Numéro d'arrêt : 95NC01673
Numéro NOR : CETATEXT000007559592 ?
Identifiant URN:LEX : urn:lex;fr;cour.administrative.appel.nancy;arret;1998-04-16;95nc01673 ?

Analyses :

ACTES LEGISLATIFS ET ADMINISTRATIFS - VALIDITE DES ACTES ADMINISTRATIFS - COMPETENCE - LOI ET REGLEMENT - ARTICLES 34 ET 37 DE LA CONSTITUTION - MESURES RELEVANT DU DOMAINE DE LA LOI - PRINCIPES FONDAMENTAUX DE LA LIBRE ADMINISTRATION DES COLLECTIVITES LOCALES - DE LEURS COMPETENCES ET DE LEURS RESSOURCES - Création d'un établissement public régional chargé de la gestion et de l'exploitation du patrimoine de la région - Incompétence de la région.

01-02-01-02-06, 135-01-03-02, 33-02 Le principe constitutionnel de libre administration des collectivités territoriales ne s'applique que dans les conditions prévues par la loi. Par suite, en l'absence de toute disposition législative à cet effet, ce principe ne saurait donner compétence aux régions pour créer des établissements publics chargés de la gestion et de l'exploitation de leur patrimoine.

COLLECTIVITES TERRITORIALES - DISPOSITIONS GENERALES - BIENS DES COLLECTIVITES TERRITORIALES - REGIME JURIDIQUE DES BIENS - Création par une région d'un établissement public pour la gestion et l'exploitation de son patrimoine - Illégalité.

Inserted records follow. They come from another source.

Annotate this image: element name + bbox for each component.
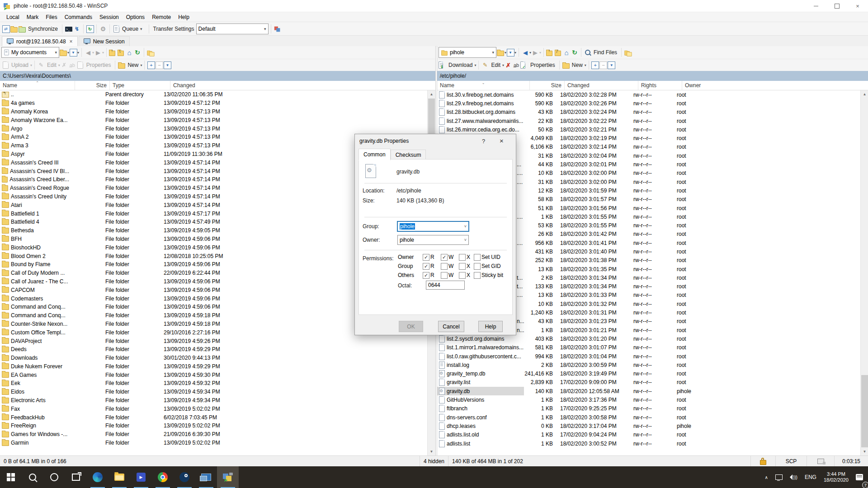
special-checkbox[interactable] xyxy=(474,263,481,270)
remote-root-directory-icon[interactable]: / xyxy=(554,48,562,56)
remote-file-row[interactable]: ftlbranch 1 KB 17/02/2020 9:25:25 PM rw-… xyxy=(437,404,861,413)
local-file-row[interactable]: 4a games File folder 13/09/2019 4:57:12 … xyxy=(0,99,428,108)
edge-icon[interactable] xyxy=(87,466,108,488)
remote-properties-icon[interactable]: ✓ xyxy=(520,61,528,69)
copy-remote-path-icon[interactable] xyxy=(146,48,155,56)
menu-mark[interactable]: Mark xyxy=(23,12,42,22)
tray-overflow-icon[interactable]: ∧ xyxy=(762,468,771,486)
file-custom-command-icon[interactable]: ↯ xyxy=(73,25,81,33)
remote-open-directory-icon[interactable] xyxy=(496,48,505,56)
group-combo[interactable]: pihole ˅ xyxy=(397,221,469,231)
start-button[interactable] xyxy=(0,466,22,488)
search-icon[interactable] xyxy=(22,466,43,488)
read-checkbox[interactable] xyxy=(423,272,429,279)
steam-icon[interactable] xyxy=(174,466,195,488)
local-file-row[interactable]: Duke Nukem Forever File folder 13/09/201… xyxy=(0,362,428,371)
remote-scroll-down-icon[interactable]: ▼ xyxy=(861,448,868,455)
local-file-row[interactable]: Deeds File folder 13/09/2019 4:59:29 PM xyxy=(0,345,428,354)
remote-file-row[interactable]: gravity.list 2,839 KB 17/02/2020 9:09:00… xyxy=(437,378,861,387)
remote-file-row[interactable]: list.1.mirror1.malwaredomains... 581 KB … xyxy=(437,343,861,352)
remote-delete-icon[interactable]: ✗ xyxy=(504,61,512,69)
server-cell[interactable] xyxy=(807,456,835,467)
remote-home-directory-icon[interactable]: ⌂ xyxy=(562,48,571,56)
preferences-gear-icon[interactable]: ⚙ xyxy=(99,25,107,33)
open-directory-icon[interactable] xyxy=(59,48,67,56)
remote-header-owner[interactable]: Owner xyxy=(682,81,868,90)
local-header-type[interactable]: Type xyxy=(110,81,170,90)
close-button[interactable]: × xyxy=(847,0,868,12)
special-checkbox[interactable] xyxy=(474,254,481,261)
synchronize-icon[interactable] xyxy=(18,25,26,33)
queue-icon[interactable] xyxy=(112,25,120,33)
language-indicator[interactable]: ENG xyxy=(802,468,820,486)
remote-edit-button[interactable]: Edit xyxy=(489,60,502,70)
local-header-size[interactable]: Size xyxy=(75,81,110,90)
local-header-name[interactable]: ⌃Name xyxy=(0,81,75,90)
encryption-cell[interactable] xyxy=(751,456,776,467)
local-file-row[interactable]: Downloads File folder 30/01/2020 9:44:13… xyxy=(0,354,428,362)
select-plus-icon[interactable]: + xyxy=(147,61,155,69)
remote-scroll-up-icon[interactable]: ▲ xyxy=(861,90,868,98)
cancel-button[interactable]: Cancel xyxy=(438,321,464,332)
read-checkbox[interactable] xyxy=(423,263,429,270)
remote-file-row[interactable]: list.0.raw.githubusercontent.c... 994 KB… xyxy=(437,352,861,361)
local-file-row[interactable]: Games for Windows -... File folder 21/09… xyxy=(0,430,428,439)
find-files-button[interactable]: Find Files xyxy=(592,47,619,58)
local-file-row[interactable]: FeedbackHub File folder 6/02/2018 7:03:4… xyxy=(0,413,428,422)
winscp-taskbar-icon[interactable]: ➤ xyxy=(217,466,239,488)
minimize-button[interactable] xyxy=(806,0,826,12)
local-file-row[interactable]: Fax File folder 13/09/2019 5:02:02 PM xyxy=(0,404,428,413)
synchronize-remote-icon[interactable]: ↻ xyxy=(86,25,94,33)
remote-file-row[interactable]: list.30.v.firebog.net.domains 590 KB 18/… xyxy=(437,90,861,99)
synchronize-button[interactable]: Synchronize xyxy=(26,23,60,34)
menu-help[interactable]: Help xyxy=(175,12,193,22)
new-icon[interactable] xyxy=(118,61,126,69)
tab-new-session[interactable]: New Session xyxy=(79,36,130,47)
remote-directory-combo[interactable]: pihole ▾ xyxy=(439,47,496,58)
close-session-icon[interactable]: × xyxy=(70,38,73,45)
remote-file-row[interactable]: adlists.list 1 KB 18/02/2020 3:00:52 PM … xyxy=(437,439,861,448)
download-icon[interactable]: ⇓ xyxy=(439,61,447,69)
local-file-row[interactable]: Eek File folder 13/09/2019 4:59:32 PM xyxy=(0,379,428,388)
home-directory-icon[interactable]: ⌂ xyxy=(125,48,133,56)
local-scroll-up-icon[interactable]: ▲ xyxy=(428,90,435,98)
cortana-icon[interactable] xyxy=(43,466,65,488)
menu-commands[interactable]: Commands xyxy=(61,12,96,22)
remote-path-bar[interactable]: /etc/pihole/ xyxy=(437,71,868,81)
remote-file-row[interactable]: gravity_temp.db 241,416 KB 18/02/2020 3:… xyxy=(437,370,861,378)
network-icon[interactable] xyxy=(772,468,786,486)
remote-select-minus-icon[interactable]: − xyxy=(599,61,608,69)
help-button[interactable]: Help xyxy=(478,321,503,332)
movies-tv-icon[interactable]: ▶ xyxy=(130,466,152,488)
remote-copy-path-icon[interactable] xyxy=(624,48,632,56)
read-checkbox[interactable] xyxy=(423,254,429,261)
queue-dropdown-arrow[interactable]: ▾ xyxy=(140,27,142,31)
write-checkbox[interactable] xyxy=(441,254,448,261)
local-file-row[interactable]: Argo File folder 13/09/2019 4:57:13 PM xyxy=(0,124,428,133)
remote-file-row[interactable]: dhcp.leases 0 KB 18/02/2020 3:17:04 PM r… xyxy=(437,422,861,430)
parent-directory-icon[interactable]: ↑ xyxy=(109,48,117,56)
execute-checkbox[interactable] xyxy=(459,272,466,279)
local-header-changed[interactable]: Changed xyxy=(170,81,435,90)
remote-header-name[interactable]: ⌄Name xyxy=(437,81,530,90)
chrome-icon[interactable] xyxy=(152,466,174,488)
execute-checkbox[interactable] xyxy=(459,263,466,270)
menu-local[interactable]: Local xyxy=(3,12,23,22)
special-checkbox[interactable] xyxy=(474,272,481,279)
local-path-bar[interactable]: C:\Users\Vexira\Documents\ xyxy=(0,71,435,81)
sync-browsing-icon[interactable] xyxy=(10,25,18,33)
remote-new-button[interactable]: New xyxy=(570,60,585,70)
remote-file-row[interactable]: list.29.v.firebog.net.domains 590 KB 18/… xyxy=(437,99,861,108)
local-directory-combo[interactable]: My documents ▾ xyxy=(1,47,59,58)
owner-combo[interactable]: pihole ˅ xyxy=(397,235,469,245)
task-view-icon[interactable] xyxy=(65,466,87,488)
clock[interactable]: 3:44 PM18/02/2020 xyxy=(821,468,852,486)
dialog-help-icon[interactable]: ? xyxy=(482,138,485,145)
menu-files[interactable]: Files xyxy=(42,12,61,22)
dialog-close-icon[interactable]: × xyxy=(500,137,504,145)
volume-icon[interactable]: ))) xyxy=(787,468,801,486)
local-file-row[interactable]: .. Parent directory 13/02/2020 11:06:35 … xyxy=(0,90,428,99)
tab-common[interactable]: Common xyxy=(359,149,391,160)
remote-scroll-thumb[interactable] xyxy=(861,375,868,447)
remote-desktop-icon[interactable] xyxy=(195,466,217,488)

135-04-01-02-01-03 Les dispositions de l'article 73 de la loi du 2 mars 1982, reprises aux articles L. 4231-1 et L. 4231-4 du code général des collectivités territoriales, aux termes desquelles : "Le président du conseil régional est l'organe exécutif de la région ... Il prépare et exécute les délibérations du conseil régional ... Il gère le patrimoine de la région", qui ont pour objet d'attribuer au président du conseil régional une compétence exclusive en matière de gestion du patrimoine régional, sous réserve des délégations de signature éventuellement conférées par lui, font obstacle à ce que le conseil régional puisse, en l'absence de toute disposition législative à cet effet, instituer une régie régionale dotée de la personnalité morale et de l'autonomie financière chargée d'assurer la gestion et l'exploitation d'une partie de ce patrimoine.

COLLECTIVITES TERRITORIALES - REGION - ORGANISATION DE LA REGION - ORGANES DE LA REGION - CONSEIL REGIONAL - COMPETENCES - Incompétence du conseil régional pour créer une "régie régionale" dotée de la personnalité morale et de l'autonomie financière pour gérer le patrimoine régional.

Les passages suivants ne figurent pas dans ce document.